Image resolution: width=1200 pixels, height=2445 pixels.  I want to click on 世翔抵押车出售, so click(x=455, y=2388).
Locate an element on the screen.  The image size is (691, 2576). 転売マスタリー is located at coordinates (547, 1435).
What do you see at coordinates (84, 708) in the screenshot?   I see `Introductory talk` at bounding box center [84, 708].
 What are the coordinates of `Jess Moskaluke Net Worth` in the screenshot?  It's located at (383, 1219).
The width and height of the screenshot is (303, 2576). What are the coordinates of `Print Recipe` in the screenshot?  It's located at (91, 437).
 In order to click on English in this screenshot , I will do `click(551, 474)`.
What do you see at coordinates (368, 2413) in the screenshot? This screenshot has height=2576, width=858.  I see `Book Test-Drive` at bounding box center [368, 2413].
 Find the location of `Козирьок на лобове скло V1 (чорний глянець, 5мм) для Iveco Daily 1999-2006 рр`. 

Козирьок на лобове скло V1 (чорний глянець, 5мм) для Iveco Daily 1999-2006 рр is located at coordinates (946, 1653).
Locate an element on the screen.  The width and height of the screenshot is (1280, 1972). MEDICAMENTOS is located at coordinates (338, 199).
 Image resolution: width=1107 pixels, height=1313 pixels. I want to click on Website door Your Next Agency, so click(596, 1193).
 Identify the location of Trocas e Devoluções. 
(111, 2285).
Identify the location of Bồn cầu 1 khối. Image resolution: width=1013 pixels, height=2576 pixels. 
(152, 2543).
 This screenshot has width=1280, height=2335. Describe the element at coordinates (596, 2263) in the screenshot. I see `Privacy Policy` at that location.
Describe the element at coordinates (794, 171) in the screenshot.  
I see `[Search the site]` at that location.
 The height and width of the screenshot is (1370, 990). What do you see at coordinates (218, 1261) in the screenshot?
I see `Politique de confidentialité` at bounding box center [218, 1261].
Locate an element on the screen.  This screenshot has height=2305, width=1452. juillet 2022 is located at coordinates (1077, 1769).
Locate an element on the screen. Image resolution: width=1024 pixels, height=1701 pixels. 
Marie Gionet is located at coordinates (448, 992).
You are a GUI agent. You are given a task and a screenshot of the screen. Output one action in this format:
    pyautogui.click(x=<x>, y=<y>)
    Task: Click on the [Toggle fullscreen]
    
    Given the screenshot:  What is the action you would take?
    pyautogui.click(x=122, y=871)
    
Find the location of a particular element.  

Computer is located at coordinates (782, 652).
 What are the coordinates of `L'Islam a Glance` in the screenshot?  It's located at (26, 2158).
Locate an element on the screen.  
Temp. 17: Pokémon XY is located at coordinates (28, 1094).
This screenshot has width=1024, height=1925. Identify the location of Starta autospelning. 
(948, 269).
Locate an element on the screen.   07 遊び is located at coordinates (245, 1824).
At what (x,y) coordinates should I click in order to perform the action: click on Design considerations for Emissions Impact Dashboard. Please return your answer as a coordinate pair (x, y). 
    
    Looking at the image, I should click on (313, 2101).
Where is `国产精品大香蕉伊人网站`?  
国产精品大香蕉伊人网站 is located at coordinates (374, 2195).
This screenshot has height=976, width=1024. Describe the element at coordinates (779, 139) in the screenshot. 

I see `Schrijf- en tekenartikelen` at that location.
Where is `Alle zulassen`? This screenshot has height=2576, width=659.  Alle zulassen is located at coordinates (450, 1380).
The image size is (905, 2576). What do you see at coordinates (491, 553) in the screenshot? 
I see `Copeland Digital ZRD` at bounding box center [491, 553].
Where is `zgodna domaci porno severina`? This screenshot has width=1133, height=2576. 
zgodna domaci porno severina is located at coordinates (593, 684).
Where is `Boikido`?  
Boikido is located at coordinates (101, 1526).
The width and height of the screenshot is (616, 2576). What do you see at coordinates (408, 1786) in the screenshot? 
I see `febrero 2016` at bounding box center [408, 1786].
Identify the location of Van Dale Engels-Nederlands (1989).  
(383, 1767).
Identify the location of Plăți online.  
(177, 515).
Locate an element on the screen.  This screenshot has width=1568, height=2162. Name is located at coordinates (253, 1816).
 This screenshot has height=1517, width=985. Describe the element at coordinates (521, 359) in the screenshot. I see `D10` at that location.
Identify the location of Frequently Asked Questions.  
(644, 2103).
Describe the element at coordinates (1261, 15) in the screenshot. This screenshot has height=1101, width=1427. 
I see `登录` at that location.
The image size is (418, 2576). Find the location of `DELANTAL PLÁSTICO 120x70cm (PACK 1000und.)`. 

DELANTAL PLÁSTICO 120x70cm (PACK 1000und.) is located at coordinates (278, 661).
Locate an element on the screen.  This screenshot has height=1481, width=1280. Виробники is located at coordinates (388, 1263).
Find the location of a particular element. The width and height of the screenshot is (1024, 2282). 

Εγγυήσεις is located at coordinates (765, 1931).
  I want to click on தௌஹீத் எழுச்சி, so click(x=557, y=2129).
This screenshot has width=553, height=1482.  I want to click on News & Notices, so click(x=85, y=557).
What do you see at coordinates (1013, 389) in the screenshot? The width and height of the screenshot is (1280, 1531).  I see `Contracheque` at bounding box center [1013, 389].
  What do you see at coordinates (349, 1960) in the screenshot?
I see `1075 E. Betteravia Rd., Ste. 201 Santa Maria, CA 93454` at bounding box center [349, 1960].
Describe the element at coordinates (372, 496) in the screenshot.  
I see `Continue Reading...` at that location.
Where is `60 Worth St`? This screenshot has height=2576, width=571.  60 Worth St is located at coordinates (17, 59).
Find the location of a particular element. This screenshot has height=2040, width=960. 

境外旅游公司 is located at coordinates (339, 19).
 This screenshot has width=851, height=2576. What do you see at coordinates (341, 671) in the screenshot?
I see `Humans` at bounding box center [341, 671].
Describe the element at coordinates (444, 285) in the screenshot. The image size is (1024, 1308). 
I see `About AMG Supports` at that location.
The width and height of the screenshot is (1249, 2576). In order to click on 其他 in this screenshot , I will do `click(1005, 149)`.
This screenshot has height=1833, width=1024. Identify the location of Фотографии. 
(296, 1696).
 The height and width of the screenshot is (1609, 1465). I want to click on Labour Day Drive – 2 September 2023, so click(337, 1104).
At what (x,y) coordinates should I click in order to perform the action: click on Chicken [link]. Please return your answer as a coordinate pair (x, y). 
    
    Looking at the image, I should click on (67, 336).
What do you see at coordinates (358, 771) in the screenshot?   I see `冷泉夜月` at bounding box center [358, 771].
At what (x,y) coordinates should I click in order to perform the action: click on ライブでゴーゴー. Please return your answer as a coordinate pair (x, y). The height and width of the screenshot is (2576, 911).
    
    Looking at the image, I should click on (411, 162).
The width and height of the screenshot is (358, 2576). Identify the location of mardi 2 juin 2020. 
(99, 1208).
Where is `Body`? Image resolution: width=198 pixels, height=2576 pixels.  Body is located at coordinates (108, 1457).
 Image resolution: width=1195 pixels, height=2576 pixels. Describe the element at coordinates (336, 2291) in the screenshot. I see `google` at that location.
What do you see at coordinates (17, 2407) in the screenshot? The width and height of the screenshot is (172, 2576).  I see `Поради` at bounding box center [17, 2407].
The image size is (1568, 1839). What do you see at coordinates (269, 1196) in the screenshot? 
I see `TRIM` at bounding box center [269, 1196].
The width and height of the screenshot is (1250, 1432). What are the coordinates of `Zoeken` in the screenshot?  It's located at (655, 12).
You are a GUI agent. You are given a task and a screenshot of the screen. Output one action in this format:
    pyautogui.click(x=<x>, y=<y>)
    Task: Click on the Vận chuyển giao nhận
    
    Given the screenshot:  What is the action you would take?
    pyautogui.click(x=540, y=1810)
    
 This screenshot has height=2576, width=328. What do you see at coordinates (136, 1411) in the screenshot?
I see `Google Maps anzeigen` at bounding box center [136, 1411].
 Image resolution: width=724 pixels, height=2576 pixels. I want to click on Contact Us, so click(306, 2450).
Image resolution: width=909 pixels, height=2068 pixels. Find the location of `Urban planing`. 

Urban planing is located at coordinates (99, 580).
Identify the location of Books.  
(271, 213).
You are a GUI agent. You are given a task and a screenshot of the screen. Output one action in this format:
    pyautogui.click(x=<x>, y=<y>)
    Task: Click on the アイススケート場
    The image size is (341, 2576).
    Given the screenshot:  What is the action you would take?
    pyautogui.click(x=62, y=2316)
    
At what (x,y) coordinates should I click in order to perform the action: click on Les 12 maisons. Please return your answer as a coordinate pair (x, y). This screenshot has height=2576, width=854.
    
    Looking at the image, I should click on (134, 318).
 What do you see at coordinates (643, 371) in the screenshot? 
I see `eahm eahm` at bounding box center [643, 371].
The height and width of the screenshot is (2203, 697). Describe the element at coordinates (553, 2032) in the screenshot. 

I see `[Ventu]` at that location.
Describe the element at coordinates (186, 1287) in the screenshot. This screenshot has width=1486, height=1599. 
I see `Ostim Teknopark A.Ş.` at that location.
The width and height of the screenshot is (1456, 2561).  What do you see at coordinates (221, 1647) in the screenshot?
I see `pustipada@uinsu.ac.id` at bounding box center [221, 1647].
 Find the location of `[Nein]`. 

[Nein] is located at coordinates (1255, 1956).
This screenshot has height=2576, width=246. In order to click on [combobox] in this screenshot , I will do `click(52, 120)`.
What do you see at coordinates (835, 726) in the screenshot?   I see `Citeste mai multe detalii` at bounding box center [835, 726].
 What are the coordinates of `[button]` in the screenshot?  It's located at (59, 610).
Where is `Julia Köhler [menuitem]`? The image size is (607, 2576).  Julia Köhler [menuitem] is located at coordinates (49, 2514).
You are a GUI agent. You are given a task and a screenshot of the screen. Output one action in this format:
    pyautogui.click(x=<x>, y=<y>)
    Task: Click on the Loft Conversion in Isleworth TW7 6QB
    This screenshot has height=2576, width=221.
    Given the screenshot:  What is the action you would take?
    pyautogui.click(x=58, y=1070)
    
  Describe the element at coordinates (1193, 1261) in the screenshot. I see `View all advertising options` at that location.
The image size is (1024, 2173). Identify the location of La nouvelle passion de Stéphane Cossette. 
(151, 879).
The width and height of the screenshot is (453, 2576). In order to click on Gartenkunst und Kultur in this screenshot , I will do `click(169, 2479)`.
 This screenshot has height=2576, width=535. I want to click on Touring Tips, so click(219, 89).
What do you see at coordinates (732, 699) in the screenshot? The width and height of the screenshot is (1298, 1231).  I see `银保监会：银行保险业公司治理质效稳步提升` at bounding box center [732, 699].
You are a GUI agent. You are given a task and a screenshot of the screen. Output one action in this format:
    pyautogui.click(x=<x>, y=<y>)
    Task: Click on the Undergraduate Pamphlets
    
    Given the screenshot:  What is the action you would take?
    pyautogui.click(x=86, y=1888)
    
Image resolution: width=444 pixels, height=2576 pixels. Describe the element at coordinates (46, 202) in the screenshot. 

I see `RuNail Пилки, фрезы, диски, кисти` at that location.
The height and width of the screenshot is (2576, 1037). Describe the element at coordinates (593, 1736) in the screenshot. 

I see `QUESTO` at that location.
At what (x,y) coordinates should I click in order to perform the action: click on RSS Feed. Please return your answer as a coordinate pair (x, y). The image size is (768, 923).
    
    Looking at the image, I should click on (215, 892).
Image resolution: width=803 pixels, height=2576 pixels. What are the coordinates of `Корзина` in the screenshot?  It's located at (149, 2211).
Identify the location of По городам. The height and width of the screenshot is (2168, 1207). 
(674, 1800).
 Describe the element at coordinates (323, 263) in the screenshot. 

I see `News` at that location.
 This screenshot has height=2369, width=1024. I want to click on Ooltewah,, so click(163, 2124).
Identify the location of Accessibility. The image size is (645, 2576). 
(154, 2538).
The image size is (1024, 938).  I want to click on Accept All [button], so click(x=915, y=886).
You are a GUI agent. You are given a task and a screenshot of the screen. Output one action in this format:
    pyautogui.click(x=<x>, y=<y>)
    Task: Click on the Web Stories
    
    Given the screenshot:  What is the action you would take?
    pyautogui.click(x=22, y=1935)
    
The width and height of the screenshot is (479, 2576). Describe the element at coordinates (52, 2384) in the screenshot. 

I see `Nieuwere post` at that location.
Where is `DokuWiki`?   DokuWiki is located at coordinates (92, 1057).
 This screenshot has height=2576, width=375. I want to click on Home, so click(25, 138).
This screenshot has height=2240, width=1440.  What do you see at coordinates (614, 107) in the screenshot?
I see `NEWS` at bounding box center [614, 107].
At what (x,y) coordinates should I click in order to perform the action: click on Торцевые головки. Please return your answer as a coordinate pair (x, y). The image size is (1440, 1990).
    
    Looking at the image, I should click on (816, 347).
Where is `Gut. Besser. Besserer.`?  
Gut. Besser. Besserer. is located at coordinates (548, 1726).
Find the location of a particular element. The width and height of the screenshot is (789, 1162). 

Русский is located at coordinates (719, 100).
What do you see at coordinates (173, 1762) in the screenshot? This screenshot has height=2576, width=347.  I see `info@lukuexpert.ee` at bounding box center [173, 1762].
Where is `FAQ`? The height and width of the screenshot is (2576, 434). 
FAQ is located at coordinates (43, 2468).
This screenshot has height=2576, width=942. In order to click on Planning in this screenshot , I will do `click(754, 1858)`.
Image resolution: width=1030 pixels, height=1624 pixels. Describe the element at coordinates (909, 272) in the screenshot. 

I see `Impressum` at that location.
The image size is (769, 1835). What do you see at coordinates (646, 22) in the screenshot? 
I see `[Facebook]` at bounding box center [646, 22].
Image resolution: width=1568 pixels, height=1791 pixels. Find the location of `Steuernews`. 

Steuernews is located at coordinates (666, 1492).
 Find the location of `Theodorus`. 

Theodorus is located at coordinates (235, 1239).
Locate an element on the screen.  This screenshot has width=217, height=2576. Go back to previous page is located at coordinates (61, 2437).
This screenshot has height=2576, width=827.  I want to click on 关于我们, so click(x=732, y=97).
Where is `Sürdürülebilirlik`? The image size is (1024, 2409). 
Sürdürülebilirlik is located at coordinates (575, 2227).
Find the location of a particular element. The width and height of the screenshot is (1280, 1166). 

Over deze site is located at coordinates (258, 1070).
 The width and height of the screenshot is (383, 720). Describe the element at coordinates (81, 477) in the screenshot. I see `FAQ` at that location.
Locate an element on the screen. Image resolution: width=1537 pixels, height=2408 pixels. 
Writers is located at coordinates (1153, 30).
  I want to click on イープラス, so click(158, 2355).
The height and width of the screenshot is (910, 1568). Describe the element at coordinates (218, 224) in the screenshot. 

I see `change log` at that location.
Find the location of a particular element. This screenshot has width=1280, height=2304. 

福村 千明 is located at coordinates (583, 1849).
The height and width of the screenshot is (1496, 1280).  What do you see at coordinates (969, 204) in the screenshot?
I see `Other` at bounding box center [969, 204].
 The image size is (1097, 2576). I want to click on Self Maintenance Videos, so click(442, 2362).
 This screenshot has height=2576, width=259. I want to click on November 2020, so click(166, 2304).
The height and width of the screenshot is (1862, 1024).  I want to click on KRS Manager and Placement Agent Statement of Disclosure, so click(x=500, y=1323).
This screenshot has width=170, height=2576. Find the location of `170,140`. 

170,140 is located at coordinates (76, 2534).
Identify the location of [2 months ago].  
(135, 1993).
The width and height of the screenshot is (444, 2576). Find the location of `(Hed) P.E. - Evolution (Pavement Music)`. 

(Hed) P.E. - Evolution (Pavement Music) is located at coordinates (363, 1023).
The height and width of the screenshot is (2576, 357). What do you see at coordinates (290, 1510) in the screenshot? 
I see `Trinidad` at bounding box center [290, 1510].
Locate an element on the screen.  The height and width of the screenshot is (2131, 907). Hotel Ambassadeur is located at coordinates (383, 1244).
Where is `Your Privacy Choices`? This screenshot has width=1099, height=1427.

+-------+

**What is needed**
The answer must hold exactly the lines of the entries above, from the first line through the line that contains "In order to click on English", and no others.

**Task output**
Image resolution: width=1200 pixels, height=2445 pixels.  I want to click on 世翔抵押车出售, so click(x=455, y=2388).
Locate an element on the screen.  The image size is (691, 2576). 転売マスタリー is located at coordinates (547, 1435).
What do you see at coordinates (84, 708) in the screenshot?   I see `Introductory talk` at bounding box center [84, 708].
 What are the coordinates of `Jess Moskaluke Net Worth` in the screenshot?  It's located at (383, 1219).
The width and height of the screenshot is (303, 2576). What are the coordinates of `Print Recipe` in the screenshot?  It's located at (91, 437).
 In order to click on English in this screenshot , I will do `click(551, 474)`.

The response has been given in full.